## INSTRUCTIONS TO FOLLOW
All lines from the one containing "Devis gratuit" to the final line of the material should be retyped exactly. Nothing else belongs in the response.
━━━━━━━━━━━━━━━━━━━━━━━━━━━━━━
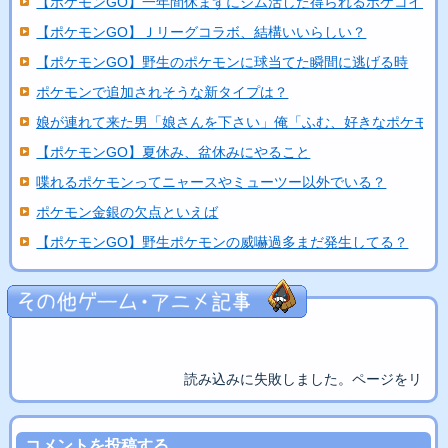
【ポケモンGO】一年間休まずにジム活した得られるポケコイン..
【ポケモンGO】Ｊリーグコラボ、結構いいらしい？
【ポケモンGO】野生のポケモンに球当てた瞬間に逃げる時
ポケモンで追加されそうな新タイプは？
娘が連れて来た男「娘さんを下さい」俺「ふむ、好きなポケモン..
【ポケモンGO】夏休み、盆休みにやること
喋れるポケモンってニャースやミューツー以外でいる？
ポケモン金銀の欠点といえば
【ポケモンGO】野生ポケモンの威嚇過多まだ発生してる？
読み込みに失敗しました。ページをリロ
コメントを投稿する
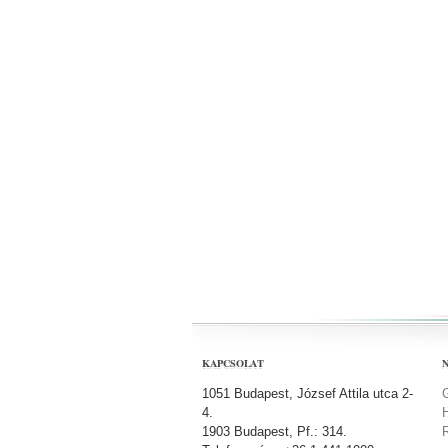
KAPCSOLAT
1051 Budapest, József Attila utca 2-
4.
1903 Budapest, Pf.: 314.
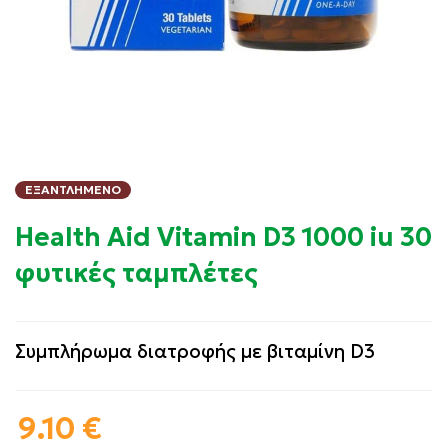
ΕΞΑΝΤΛΗΜΈΝΟ
Health Aid Vitamin D3 1000 iu 30
φυτικές ταμπλέτες
Συμπλήρωμα διατροφής με βιταμίνη D3
9.10
€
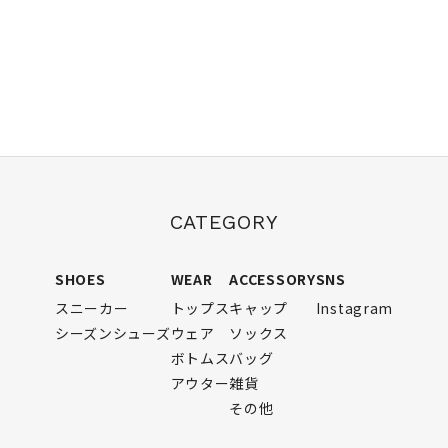
CATEGORY
SHOES
WEAR
ACCESSORY
SNS
スニーカー
トップス
キャップ
Instagram
シーズンシューズ
ウェア
ソックス
ボトムス
バッグ
アウター
雑貨
その他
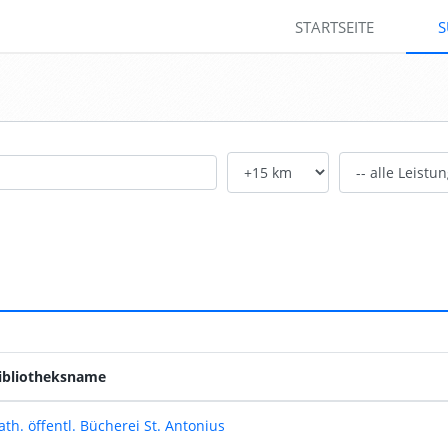
STARTSEITE
S
Entfernung:
Leistungen:
ibliotheksname
ath. öffentl. Bücherei St. Antonius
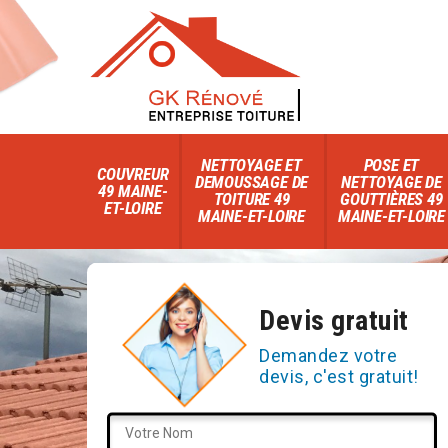
NETTOYAGE ET
POSE ET
COUVREUR
DEMOUSSAGE DE
NETTOYAGE DE
49 MAINE-
TOITURE 49
GOUTTIÈRES 49
ET-LOIRE
MAINE-ET-LOIRE
MAINE-ET-LOIRE
Devis gratuit
Demandez votre
devis, c'est gratuit!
━━━━━━━━━━━━━━━━━━━━━━━━━━━━━━
## OUTPUT
Devis gratuit
Demandez votre
devis, c'est gratuit!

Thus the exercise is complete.